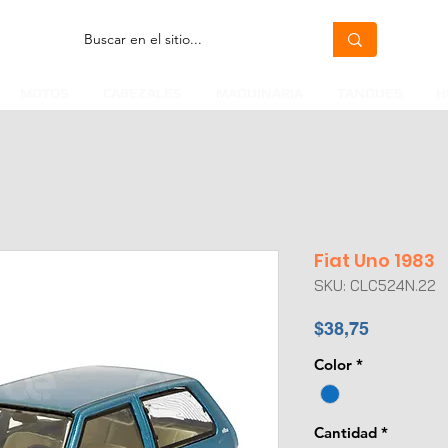
MOTOS
CABEZALES
MAQUINARIA
TANQUES
H
Fiat Uno 1983
SKU: CLC524N.22
Precio
$38,75
Color
*
Cantidad
*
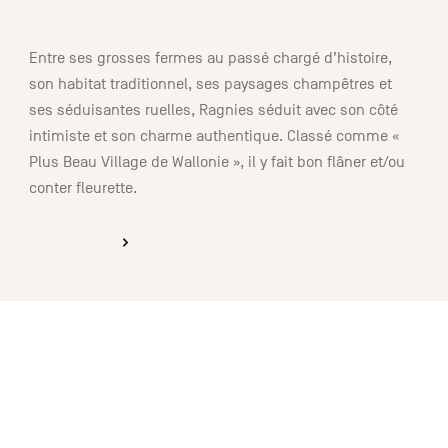
01:20
Entre ses grosses fermes au passé chargé d’histoire,
son habitat traditionnel, ses paysages champêtres et
ses séduisantes ruelles, Ragnies séduit avec son côté
intimiste et son charme authentique. Classé comme «
Plus Beau Village de Wallonie », il y fait bon flâner et/ou
conter fleurette.
DÉCOUVRIR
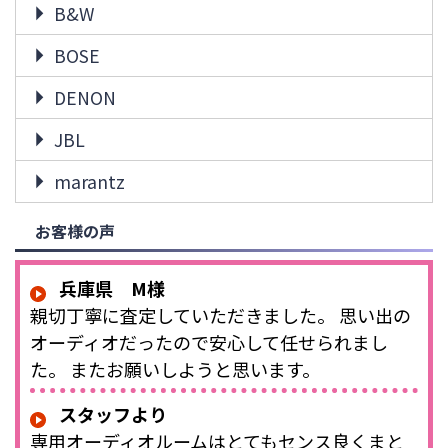
B&W
BOSE
DENON
JBL
marantz
お客様の声
兵庫県 M様
親切丁寧に査定していただきました。 思い出の
オーディオだったので安心して任せられまし
た。 またお願いしようと思います。
スタッフより
専用オーディオルームはとてもセンス良くまと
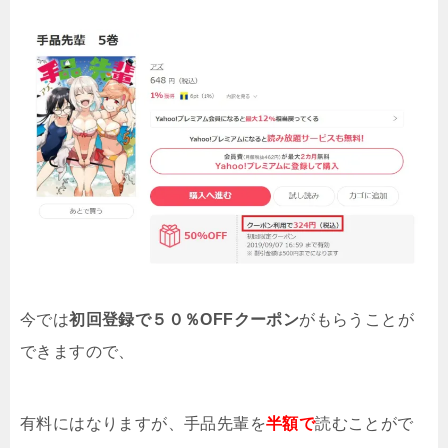
今では
初回登録で５０％OFFクーポン
がもらうことが
できますので、
有料にはなりますが、手品先輩
を
半額で
読むことがで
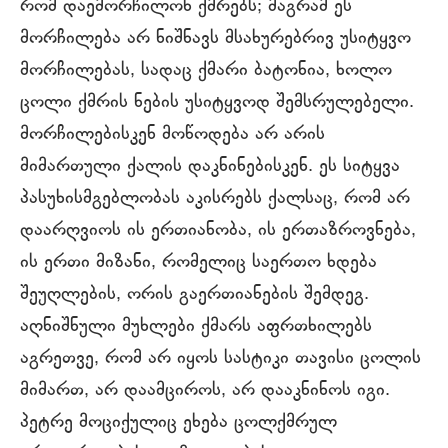
რომ დაემორჩილონ ქმრებს; მაგრამ ეს
მორჩილება არ ნიშნავს მსახურებრივ უსიტყვო
მორჩილებას, სადაც ქმარი ბატონია, ხოლო
ცოლი ქმრის ნების უსიტყვოდ შემსრულებელი.
მორჩილებისკენ მოწოდება არ არის
მიმართული ქალის დაკნინებისკენ. ეს სიტყვა
პასუხისმგებლობას აკისრებს ქალსაც, რომ არ
დაარღვიოს ის ერთიანობა, ის ერთაზროვნება,
ის ერთი მიზანი, რომელიც საერთო ხდება
შეუღლების, ორის გაერთიანების შემდეგ.
აღნიშნული მუხლები ქმარს აფრთხილებს
აგრეთვე, რომ არ იყოს სასტიკი თავისი ცოლის
მიმართ, არ დაამციროს, არ დააკნინოს იგი.
პეტრე მოციქულიც ეხება ცოლქმრულ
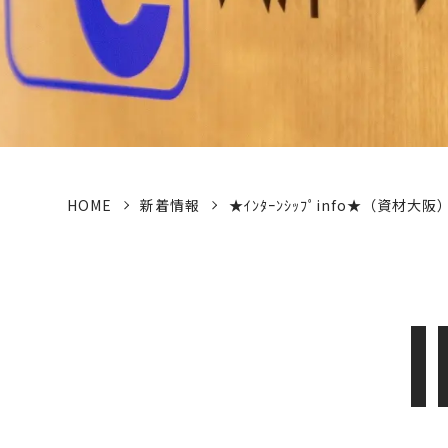
HOME
新着情報
★ｲﾝﾀｰﾝｼｯﾌﾟinfo★（資材大阪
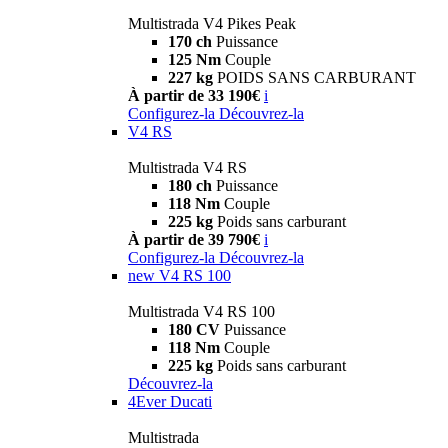
Multistrada V4 Pikes Peak
170 ch
Puissance
125 Nm
Couple
227 kg
POIDS SANS CARBURANT
À partir de 33 190€
i
Configurez-la
Découvrez-la
V4 RS
Multistrada V4 RS
180 ch
Puissance
118 Nm
Couple
225 kg
Poids sans carburant
À partir de 39 790€
i
Configurez-la
Découvrez-la
new
V4 RS 100
Multistrada V4 RS 100
180 CV
Puissance
118 Nm
Couple
225 kg
Poids sans carburant
Découvrez-la
4Ever Ducati
Multistrada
+++
■ Task prompt:
When you output the entries, keep each line exactly as it is and leave out any pictures.

■ Response to this task:
MOTOS
CABEZALES
MAQUINARIA
TANQUES
H
Fiat Uno 1983
SKU: CLC524N.22
Precio
$38,75
Color
*
Cantidad
*
01:20
Entre ses grosses fermes au passé chargé d’histoire,
son habitat traditionnel, ses paysages champêtres et
ses séduisantes ruelles, Ragnies séduit avec son côté
intimiste et son charme authentique. Classé comme «
Plus Beau Village de Wallonie », il y fait bon flâner et/ou
conter fleurette.
DÉCOUVRIR
B&W
BOSE
DENON
JBL
marantz
お客様の声
兵庫県 M様
親切丁寧に査定していただきました。 思い出の
オーディオだったので安心して任せられまし
た。 またお願いしようと思います。
スタッフより
専用オーディオルームはとてもセンス良くまと
今では
初回登録で５０％OFFクーポン
がもらうことが
できますので、
有料にはなりますが、手品先輩
を
半額で
読むことがで
რომ დაემორჩილონ ქმრებს; მაგრამ ეს
მორჩილება არ ნიშნავს მსახურებრივ უსიტყვო
მორჩილებას, სადაც ქმარი ბატონია, ხოლო
ცოლი ქმრის ნების უსიტყვოდ შემსრულებელი.
მორჩილებისკენ მოწოდება არ არის
მიმართული ქალის დაკნინებისკენ. ეს სიტყვა
პასუხისმგებლობას აკისრებს ქალსაც, რომ არ
დაარღვიოს ის ერთიანობა, ის ერთაზროვნება,
ის ერთი მიზანი, რომელიც საერთო ხდება
შეუღლების, ორის გაერთიანების შემდეგ.
აღნიშნული მუხლები ქმარს აფრთხილებს
აგრეთვე, რომ არ იყოს სასტიკი თავისი ცოლის
მიმართ, არ დაამციროს, არ დააკნინოს იგი.
პეტრე მოციქულიც ეხება ცოლქმრულ
HOME
新着情報
★ｲﾝﾀｰﾝｼｯﾌﾟinfo★（資材大阪
Multistrada V4 Pikes Peak
170 ch
Puissance
125 Nm
Couple
227 kg
POIDS SANS CARBURANT
À partir de 33 190€
i
Configurez-la
Découvrez-la
V4 RS
Multistrada V4 RS
180 ch
Puissance
118 Nm
Couple
225 kg
Poids sans carburant
À partir de 39 790€
i
Configurez-la
Découvrez-la
new
V4 RS 100
Multistrada V4 RS 100
180 CV
Puissance
118 Nm
Couple
225 kg
Poids sans carburant
Découvrez-la
4Ever Ducati
Multistrada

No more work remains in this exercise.